Conventional electroporation approaches show limitations in the delivery of macromolecules in vitro and in vivo. These limitations include low efficiency, noticeable cell damage and nonuniform delivery of cells. Here, we present a simple 3D electroporation platform that enables massively parallel single-cell manipulation and the intracellular delivery of macromolecules and small molecules. A pyramid pit micropore array chip was fabricated based on a silicon wet-etching method. A controllable vacuum system was adopted to trap a single cell on each micropore. Using this chip, safe single-cell electroporation was performed at low voltage. Cargoes of various sizes ranging from oligonucleotides (molecular beacons, 22 bp) to plasmid DNA (CRISPR-Cas9 expression vectors, >9 kb) were delivered into targeted cells with a significantly higher transfection efficiency than that of multiple benchmark methods (e.g., commercial electroporation devices and Lipofectamine). The delivered dose of the chemotherapeutic drug could be controlled by adjusting the applied voltage. By using CRISPR-Cas9 transfection with this system, the p62 gene and CXCR7 gene were knocked out in tumor cells, which effectively inhibited their cellular activity. Overall, this vacuum-assisted micropore array platform provides a simple, efficient, high-throughput intracellular delivery method that may facilitate on-chip cell manipulation, intracellular investigation and cancer therapy.

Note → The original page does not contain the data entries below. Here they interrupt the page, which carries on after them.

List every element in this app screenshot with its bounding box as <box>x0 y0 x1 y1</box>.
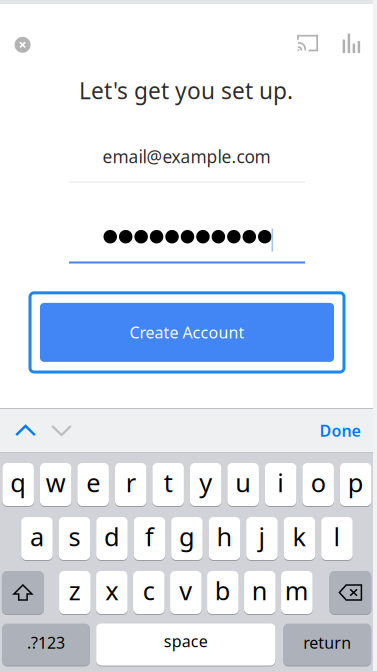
button[interactable]: .?123 <box>2 623 90 666</box>
staticText: w <box>46 466 66 499</box>
button[interactable]: j <box>246 516 278 560</box>
staticText: email@example.com <box>102 145 270 168</box>
button[interactable]: o <box>302 462 334 506</box>
staticText: space <box>164 630 208 652</box>
staticText: Done <box>320 420 360 441</box>
button[interactable]: a <box>21 516 53 560</box>
staticText: Create Account <box>130 322 244 343</box>
button[interactable]: Next field <box>44 409 80 452</box>
button[interactable]: y <box>190 462 221 506</box>
button[interactable]: Shift <box>2 570 44 614</box>
button[interactable]: f <box>134 516 165 560</box>
button[interactable]: b <box>207 570 239 614</box>
staticText: n <box>252 574 268 607</box>
button[interactable]: q <box>2 462 34 506</box>
staticText: b <box>215 574 231 607</box>
staticText: f <box>145 520 154 553</box>
button[interactable]: Done <box>316 409 364 452</box>
staticText: o <box>311 466 326 499</box>
button[interactable]: x <box>96 570 128 614</box>
button[interactable]: Close <box>3 25 43 65</box>
staticText: e <box>86 466 100 499</box>
button[interactable]: w <box>40 462 71 506</box>
staticText: a <box>30 520 44 553</box>
button[interactable]: Previous field <box>8 409 44 452</box>
button[interactable]: n <box>244 570 276 614</box>
button[interactable]: Create Account <box>40 303 334 362</box>
button[interactable]: space <box>96 623 275 666</box>
button[interactable]: return <box>283 623 371 666</box>
staticText: z <box>69 574 81 607</box>
button[interactable]: r <box>115 462 146 506</box>
staticText: m <box>285 574 309 607</box>
staticText: c <box>143 574 155 607</box>
button[interactable]: s <box>59 516 90 560</box>
staticText: p <box>348 466 364 499</box>
button[interactable]: v <box>170 570 202 614</box>
button[interactable]: i <box>265 462 296 506</box>
button[interactable]: h <box>209 516 240 560</box>
staticText: r <box>126 466 136 499</box>
button[interactable]: d <box>96 516 128 560</box>
button[interactable]: g <box>171 516 203 560</box>
staticText: u <box>235 466 251 499</box>
button[interactable]: Delete <box>330 570 371 614</box>
staticText: return <box>303 632 351 653</box>
button[interactable]: m <box>281 570 313 614</box>
button[interactable]: Statistics <box>336 28 366 58</box>
button[interactable]: p <box>340 462 371 506</box>
staticText: l <box>333 520 340 553</box>
button[interactable]: l <box>321 516 353 560</box>
button[interactable]: u <box>227 462 259 506</box>
staticText: t <box>164 466 173 499</box>
staticText: x <box>105 574 118 607</box>
staticText: g <box>179 520 195 553</box>
button[interactable]: e <box>77 462 109 506</box>
staticText: Let's get you set up. <box>79 75 293 106</box>
staticText: v <box>179 574 192 607</box>
button[interactable]: c <box>133 570 165 614</box>
button[interactable]: z <box>59 570 91 614</box>
staticText: h <box>216 520 232 553</box>
staticText: s <box>68 520 80 553</box>
staticText: q <box>10 466 26 499</box>
button[interactable]: Cast to device <box>291 26 325 60</box>
button[interactable]: t <box>152 462 184 506</box>
staticText: y <box>199 466 212 499</box>
staticText: j <box>258 520 265 553</box>
staticText: i <box>277 466 284 499</box>
staticText: k <box>292 520 306 553</box>
button[interactable]: k <box>284 516 315 560</box>
staticText: .?123 <box>27 632 65 653</box>
staticText: d <box>104 520 120 553</box>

传统的电穿孔方法在体外和体内递送大分子方面存在局限性。这些限制包括低效率、明显的细胞损伤和细胞的不均匀递送。在这里，我们展示了一个简单的 3D 电穿孔平台，该平台能够实现大规模并行单细胞操作以及大分子和小分子的细胞内递送。基于硅湿法刻蚀方法制作了金字塔凹坑微孔阵列芯片。采用可控真空系统在每个微孔上捕获单个细胞。使用该芯片，可在低电压下进行安全的单细胞电穿孔。从寡核苷酸（分子信标，22 bp）到质粒 DNA（CRISPR-Cas9 表达载体，> 9 kb) 以比多种基准方法（例如商业电穿孔装置和 Lipofectamine）显着更高的转染效率递送到靶细胞中。可以通过调节施加的电压来控制化疗药物的递送剂量。通过在该系统中使用 CRISPR-Cas9 转染，p62基因和CXCR7基因在肿瘤细胞中被敲除，有效抑制了它们的细胞活性。总体而言，这种真空辅助微孔阵列平台提供了一种简单、高效、高通量的细胞内递送方法，可以促进片上细胞操作、细胞内研究和癌症治疗。